Mais s’il est vrai que l’Abrégé a pu servir au soldat Wittgenstein à « ne pas se perdre » dans la folie (extérieure et intérieure) du combat, ce que je voudrais montrer dans le présent article est que l’influence de ce livre sur le Tractatus Logico-Philosophicus et les autres œuvres de la même période est beaucoup plus dogmatique que l’on pourrait le croire. Plus qu’une sorte d’« esprit commun », ces œuvres partagent un même but et une même signification morale et moralisante – pour ne pas parler d’un même « contenu »  éthique[5]. L’influence est donc dogmatique dans la mesure où les remarques du Tractatus et des Carnets sur l’éthique et le mystique peuvent être mieux comprises à la lumière de l’Abrégé, en affirmant une attitude « positive » et « définitive » – impérative et catégorique – à l’égard de la bonne manièrede vivre une vie pleine de sens. C’est là la « vision correcte du monde » telle qu’affirmée par Wittgenstein à la fin du Tractatus, ou bien la « vie véritable » de l’Abrégé. En effet, ce qu’il y a de dogmatique chez Tolstoï comme chez Wittgenstein est ce qui précisément constitue la vraie vie de l’esprit, une vie qui n’est heureuse que lorsqu’elle se conforme aux principes d’une vie digne d’être vécue, une vie atemporelle, vouée à la volonté du Père. Le but partagé par les auteurs est donc celui de trouver une réponse au « problème de la vie », de manière telle que cette réponse soit vécue plutôt qu’expliquée.
Le chemin
Le chemin même de la quête amène à la bonne réponse. Les deux œuvres peuvent d’une certaine manière être considérées comme des pièces nécessaires à l’établissement de la pratique de la vie véritable et de la manière correcte de vivre[6]. Si d’une part elles montrent le parcours jusqu’à ce que l’abandon de la volonté à celle du Père ne soit possible, elles enseignent d’autre part cette possibilité elle-même. Et la tâche moralisante qui concerne cet enseignement se rapporte à la fois à l’incapacité de certains domaines à répondre aux besoins de notre esprit ou à faire face à la simplicité même de la réponse.

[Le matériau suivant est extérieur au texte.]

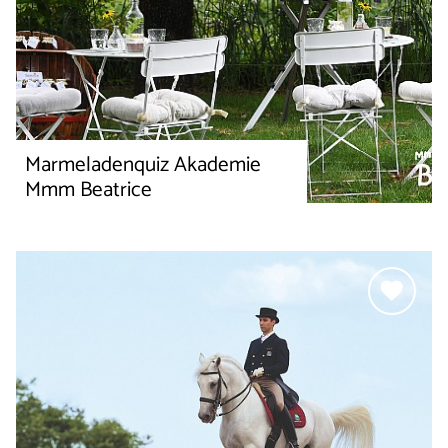
Marmeladenquiz Akademie
Mmm Beatrice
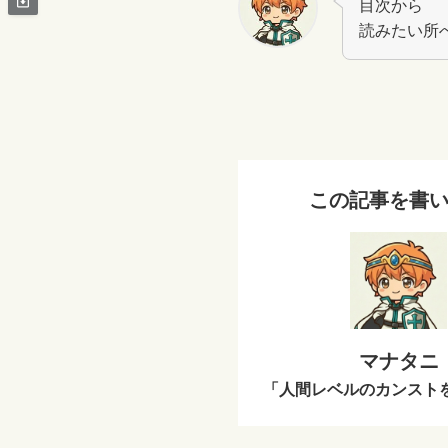
目次から
読みたい所
この記事を書
マナタニ
「人間レベルのカンスト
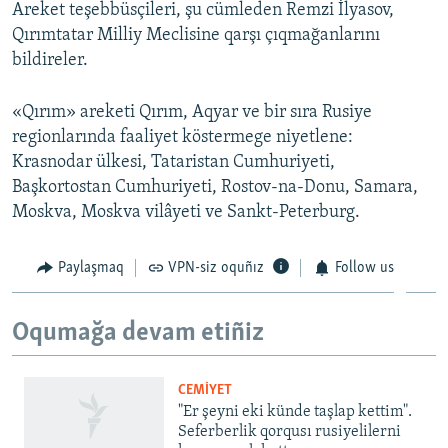
Areket teşebbüsçileri, şu cümleden Remzi İlyasov,
Qırımtatar Milliy Meclisine qarşı çıqmağanlarını
bildireler.
«Qırım» areketi Qırım, Aqyar ve bir sıra Rusiye
regionlarında faaliyet köstermege niyetlene:
Krasnodar ülkesi, Tataristan Cumhuriyeti,
Başkortostan Cumhuriyeti, Rostov-na-Donu, Samara,
Moskva, Moskva vilâyeti ve Sankt-Peterburg.
Paylaşmaq
VPN-siz oquñız
Follow us
Oqumağa devam etiñiz
CEMİYET
"Er şeyni eki künde taşlap kettim".
Seferberlik qorqusı rusiyelilerni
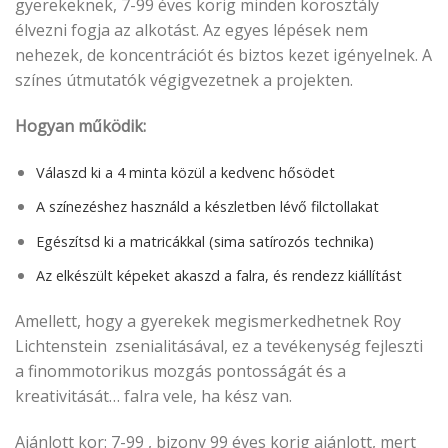
gyerekeknek, 7-99 éves korig minden korosztály
élvezni fogja az alkotást. Az egyes lépések nem
nehezek, de koncentrációt és biztos kezet igényelnek. A
színes útmutatók végigvezetnek a projekten.
Hogyan működik:
Válaszd ki a 4 minta közül a kedvenc hősödet
A színezéshez használd a készletben lévő filctollakat
Egészítsd ki a matricákkal (sima satírozós technika)
Az elkészült képeket akaszd a falra, és rendezz kiállítást
Amellett, hogy a gyerekek megismerkedhetnek Roy
Lichtenstein zsenialitásával, ez a tevékenység fejleszti
a finommotorikus mozgás pontosságát és a
kreativitását… falra vele, ha kész van.
Ajánlott kor: 7-99 , bizony 99 éves korig ajánlott, mert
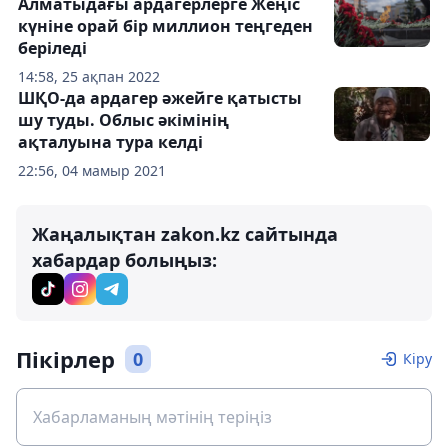
Алматыдағы ардагерлерге Жеңіс
күніне орай бір миллион теңгеден
беріледі
14:58, 25 ақпан 2022
ШҚО-да ардагер әжейге қатысты
шу туды. Облыс әкімінің
ақталуына тура келді
22:56, 04 мамыр 2021
Жаңалықтан zakon.kz сайтында
хабардар болыңыз:
Пікірлер
0
Кіру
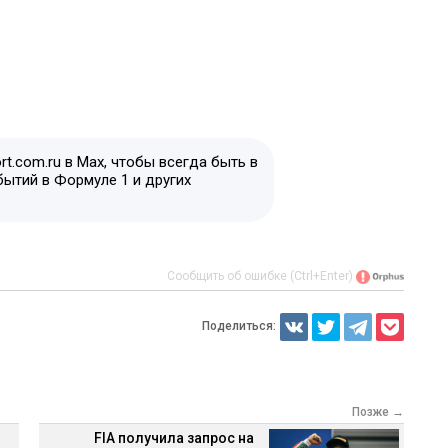
t.com.ru в Max, чтобы всегда быть в
бытий в Формуле 1 и других
Сообщить об ошибке (Ctrl+Enter)
Поделиться:
Позже →
FIA получила запрос на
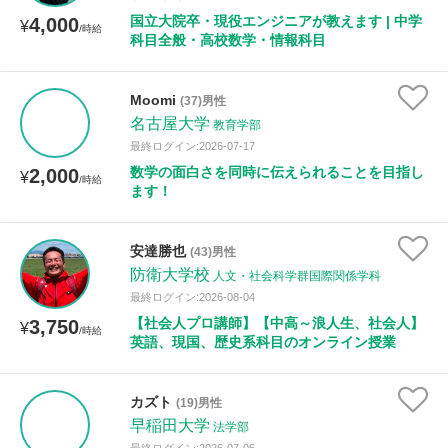
年齢：18-101歳
国立大院卒・現役エンジニアが教えます | 中学
4,000
¥
/時給
科目全般・高校数学・情報科目
性別
Moomi
(37)男性
名古屋大学
教育学部
最終ログイン:2026-07-17
数学の面白さを同時に伝えられることを目指し
2,000
¥
/時給
ます！
安達勝也
(43)男性
防衛大学校
人文・社会科学群国際関係学科
最終ログイン:2026-08-04
【社会人プロ講師】【中高～浪人生、社会人】
3,750
¥
/時給
英語、現国、歴史系科目のオンライン授業
カズト
(19)男性
早稲田大学
法学部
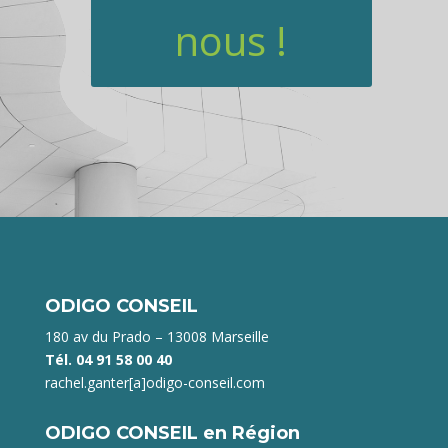
nous !
ODIGO CONSEIL
180 av du Prado – 13008 Marseille
Tél. 04 91 58 00 40
rachel.ganter[a]odigo-conseil.com
ODIGO CONSEIL en Région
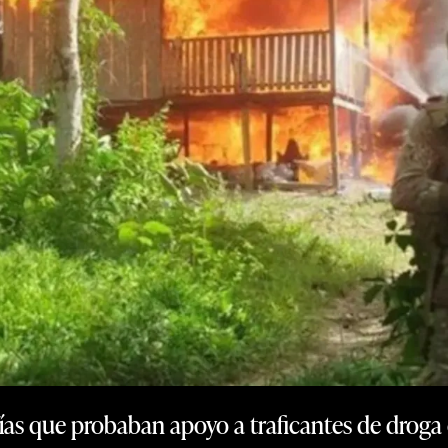
ías que probaban apoyo a traficantes de droga e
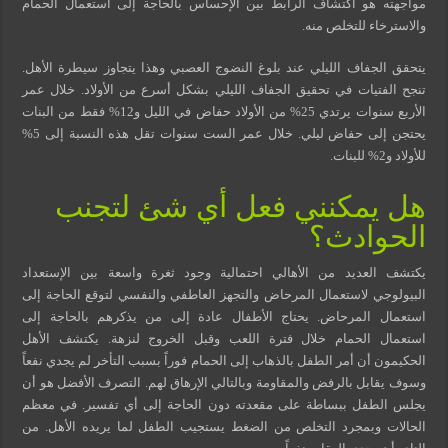
مواجهته هو اكتشاف الرابط بين الإحساس بالحاجة إلى استعمال الحمام
والاسترخاء للتخلص منه.
يتحقق الجفاف الليلي عند بلوغ النضوج العصبي وهذا يتجاوز سيطرة الأهل.
تنجح الفتيات في تحقيق الجفاف الليلي بشكل أسرع من الأولاد. خلال عمر
الأربع سنوات يرتدي 25% من الأولاد حفاض في الليل و12% فقط من البنات
يحتجن إلى حفاض ليلي. خلال عمر الست سنوات تقل هذه النسبة إلى 5%
للأولاد و2% للبنات.
هل يمكنني فعل أي شئ لتجنب
الحوادث؟
يكتشف العديد من الأهالي احتمالية وجود ثغرة واسعة بين الإستعداد
البيولوجي لاستعمال المرحاض والتجهز العاطفي والنفسي لتوقع الحاجة إلى
استعمال المرحاض. يحتاج الأطفال عادة إلى من يذكرهم بالحاجة إلى
استعمال الحمام خلال فترة اللعب وقبل الخروج لنزهة. يكتشف الأهل
الحكيمون أن أمر الطفل بالذهاب إلى الحمام فوراً بسبب التأخر لم يجدي نفعاً
وسوف يقابل بالرفض والمقاومة وبالتالي الإرهاق لهم. التصرف الأفضل هو أن
يجلس الطفل ببساطة على مقعدته دون الحاجة إلى أي تفسير. في معظم
الحالات وبمجرد التخلص من الضغط يستجيب الطفل لما يريده الأهل. من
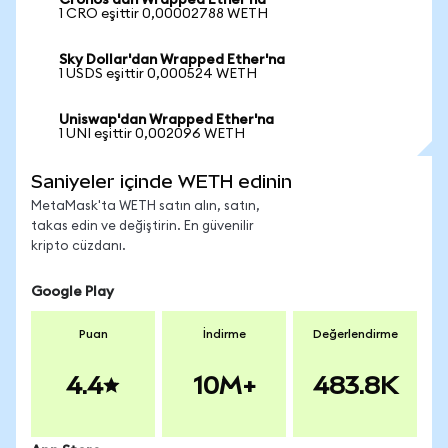
Cronos'dan Wrapped Ether'na
1 CRO eşittir 0,00002788 WETH
Sky Dollar'dan Wrapped Ether'na
1 USDS eşittir 0,000524 WETH
Uniswap'dan Wrapped Ether'na
1 UNI eşittir 0,002096 WETH
Saniyeler içinde WETH edinin
MetaMask'ta WETH satın alın, satın,
takas edin ve değiştirin. En güvenilir
kripto cüzdanı.
Google Play
Puan
İndirme
Değerlendirme
4.4
10M+
483.8K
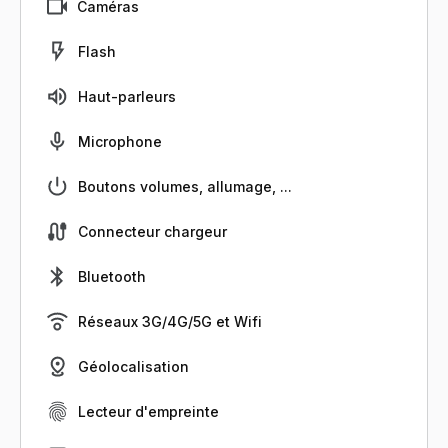
Caméras
Flash
Haut-parleurs
Microphone
Boutons volumes, allumage, ...
Connecteur chargeur
Bluetooth
Réseaux 3G/4G/5G et Wifi
Géolocalisation
Lecteur d'empreinte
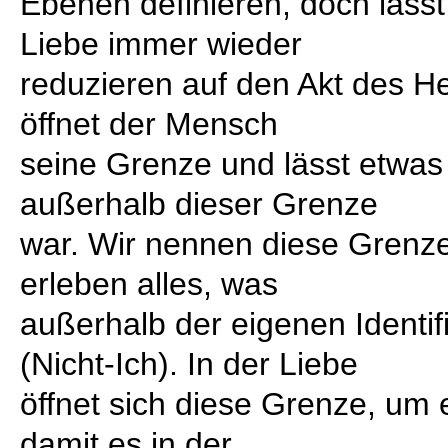
Ebenen definieren, doch lässt
Liebe immer wieder
reduzieren auf den Akt des He
öffnet der Mensch
seine Grenze und lässt etwas
außerhalb dieser Grenze
war. Wir nennen diese Grenze
erleben alles, was
außerhalb der eigenen Identifi
(Nicht-Ich). In der Liebe
öffnet sich diese Grenze, um 
damit es in der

Il ne s’agit donc pas, pour les œuvres en question, de fournir la solution au problème de la vie comme s’il s’agissait d’un problème de la science ou de la philosophie. Le chemin commun vécu par Tolstoï comme par Wittgenstein ne passe par le langage scientifique ou philosophique que pour prouver son immense insuffisance et son inaptitude à apporter une résolution aux problèmes supposément « les plus profonds ». La science et la philosophie engendrent plutôt l’embarras le plus grand, nous laissant incommensurablement insatisfaits[7]. D’où l’angoisse et la longueur de la quête. Et d’où, aussi, la nécessité que la quête s’arrête ou qu’elle s’accomplisse d’une autre manière.
En effet, pour Wittgenstein il ne s’agit pas d’arriver à une vraie réponse, mais bien de dissoudre toute question. L’insuffisance du langage étant ici étroitement liée à la distinction centrale du Tractatus entre dire et montrer, la séparation des domaines (de la science, de la philosophie, de l’art, du mystique, etc.) suit justement la possibilité d’apporter (ou non) une explication sensée à la fois de la question et de la réponse. Si les réponses de la science n’apaisent pas l’angoisse liée à la quête du sens de la vie, c’est qu’en vérité on cherche depuis toujours au mauvais endroit. Et si une réponse ne peut être donnée, c’est que la question est elle-même illégitime. Ainsi, lorsqu’on parle du « problème de la vie », ce n’est pas un problème de la science de la nature qu’il s’agit de résoudre (6.4312). D’après les critères établis par Wittgenstein, il est clair que le « problème de la vie » doit disparaître en tant que « problème ». Cela devient manifeste dans ce passage du Tractatus :
6.5 – D’une réponse qu’on ne peut formuler, on ne peut non plus formuler la question. Il n’y a pas d’énigme. Si une question peut de quelque manière être posée, elle peut aussi recevoir une réponse.
N’est-ce donc pas la raison pour laquelle la science n’est pas en mesure de combler ce besoin de l’esprit humain de comprendre le sens de sa propre existence ? En effet, la science n’explique pas le quoi, mais ne peut rendre compte que du comment[8] :
6.52 – Nous sentons que, à supposer même que toutes les questions scientifiques possibles soient résolues, nos problèmes de vie demeurent encore intacts. À vrai dire, il ne reste plus alors aucune question ; et cela même est la réponse[9].
6.521 – La solution du problème de la vie, on la perçoit à la disparition de ce problème.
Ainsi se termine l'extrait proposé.